(Page images and extracted text)
· · ·
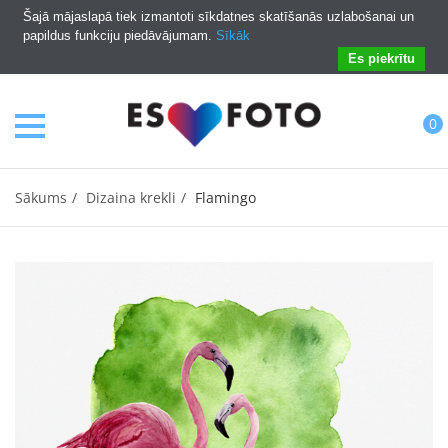
Šajā mājaslapā tiek izmantoti sīkdatnes skatīšanās uzlabošanai un
papildus funkciju piedāvājumam.
Sīkāk
Es piekrītu
0
Sākums
Dizaina krekli
Flamingo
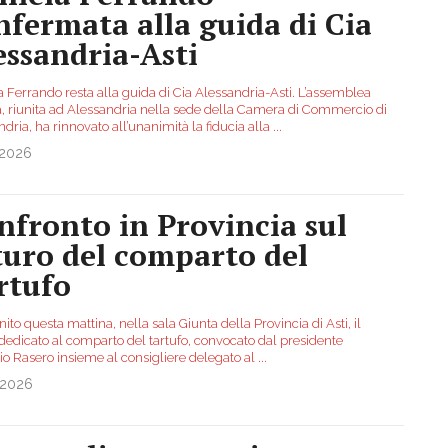
nfermata alla guida di Cia
essandria-Asti
a Ferrando resta alla guida di Cia Alessandria-Asti. L’assemblea
va, riunita ad Alessandria nella sede della Camera di Commercio di
dria, ha rinnovato all’unanimità la fiducia alla
...
.2026
nfronto in Provincia sul
turo del comparto del
rtufo
unito questa mattina, nella sala Giunta della Provincia di Asti, il
 dedicato al comparto del tartufo, convocato dal presidente
io Rasero insieme al consigliere delegato al
...
.2026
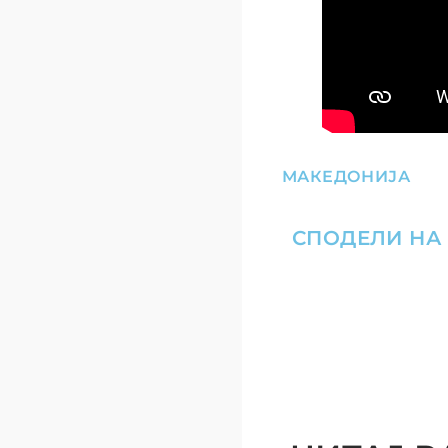
МАКЕДОНИЈА
СПОДЕЛИ НА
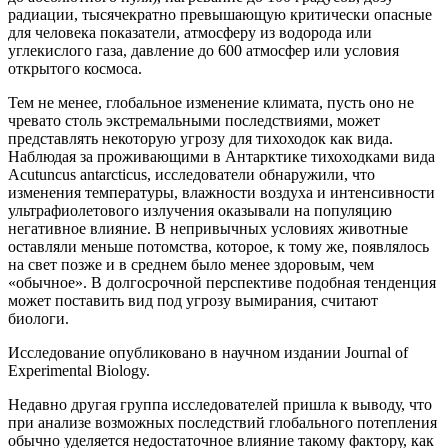
радиации, тысячекратно превышающую критически опасные
для человека показатели, атмосферу из водорода или
углекислого газа, давление до 600 атмосфер или условия
открытого космоса.
Тем не менее, глобальное изменение климата, пусть оно не
чревато столь экстремальными последствиями, может
представлять некоторую угрозу для тихоходок как вида.
Наблюдая за проживающими в Антарктике тихоходками вида
Acutuncus antarcticus, исследователи обнаружили, что
изменения температуры, влажности воздуха и интенсивности
ультрафиолетового излучения оказывали на популяцию
негативное влияние. В непривычных условиях животные
оставляли меньше потомства, которое, к тому же, появлялось
на свет позже и в среднем было менее здоровым, чем
«обычное». В долгосрочной перспективе подобная тенденция
может поставить вид под угрозу вымирания, считают
биологи.
Исследование опубликовано в научном издании Journal of
Experimental Biology.
Недавно другая группа исследователей пришла к выводу, что
при анализе возможных последствий глобального потепления
обычно уделяется недостаточное влияние такому фактору, как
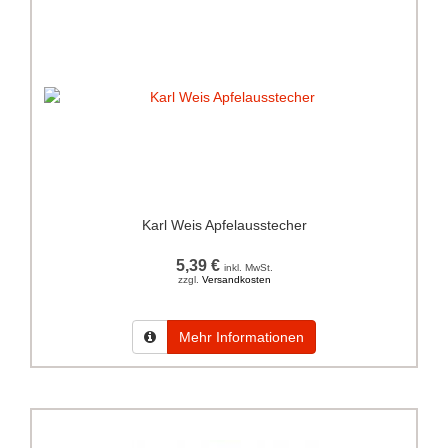
Karl Weis Apfelausstecher
5,39 €
inkl. MwSt.
zzgl.
Versandkosten
Mehr Informationen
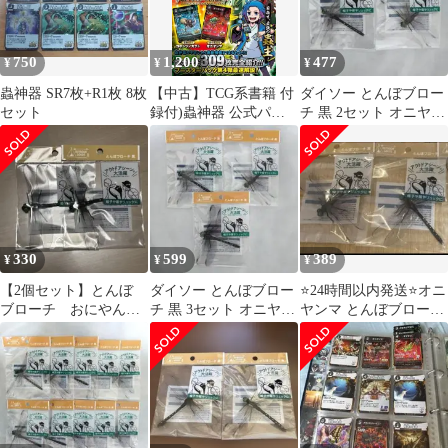
750
1,200
477
¥
¥
¥
蟲神器 SR7枚+R1枚 8枚
【中古】TCG系書籍 付
ダイソー とんぼブロー
セット
録付)蟲神器 公式パー
チ 黒 2セット オニヤン
フェクトガイド
マ 虫除け
330
599
389
¥
¥
¥
【2個セット】とんぼ
ダイソー とんぼブロー
⭐️24時間以内発送⭐️オニ
ブローチ おにやん
チ 黒 3セット オニヤン
ヤンマ とんぼブロー
ま 虫対策 アウトド
マ 虫除け
チ 2個 ダイソー
ア ダイソー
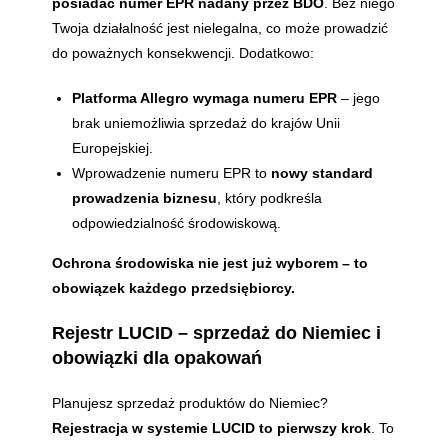
posiadać numer EPR nadany przez BDO
. Bez niego
Twoja działalność jest nielegalna, co może prowadzić
do poważnych konsekwencji. Dodatkowo:
Platforma Allegro wymaga numeru EPR
– jego
brak uniemożliwia sprzedaż do krajów Unii
Europejskiej.
Wprowadzenie numeru EPR to
nowy standard
prowadzenia biznesu
, który podkreśla
odpowiedzialność środowiskową.
Ochrona środowiska nie jest już wyborem – to
obowiązek każdego przedsiębiorcy.
Rejestr LUCID – sprzedaż do Niemiec i
obowiązki dla opakowań
Planujesz sprzedaż produktów do Niemiec?
Rejestracja w systemie LUCID to pierwszy krok
. To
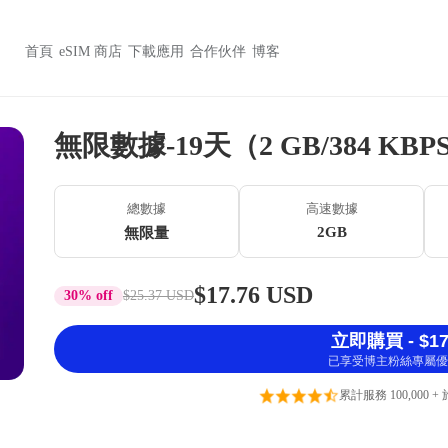
首頁
eSIM 商店
下載應用
合作伙伴
博客
無限數據-19天（2 GB/384 KBP
總數據
高速數據
2GB
無限量
$17.76 USD
30% off
$25.37 USD
立即購買 - $17
已享受博主粉絲專屬優
累計服務 100,000 +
· · ·
Your instructions:
From the records above, output only the lines starting at the one containing "unito questa mattina, nella" and ending at the one containing "для человека показатели, атмосферу", word for word. Pictures stay out.

Your response:
unito questa mattina, nella sala Giunta della Provincia di Asti, il
 dedicato al comparto del tartufo, convocato dal presidente
io Rasero insieme al consigliere delegato al
...
.2026
МАКЕДОНИЈА
СПОДЕЛИ НА
радиации, тысячекратно превышающую критически опасные
для человека показатели, атмосферу из водорода или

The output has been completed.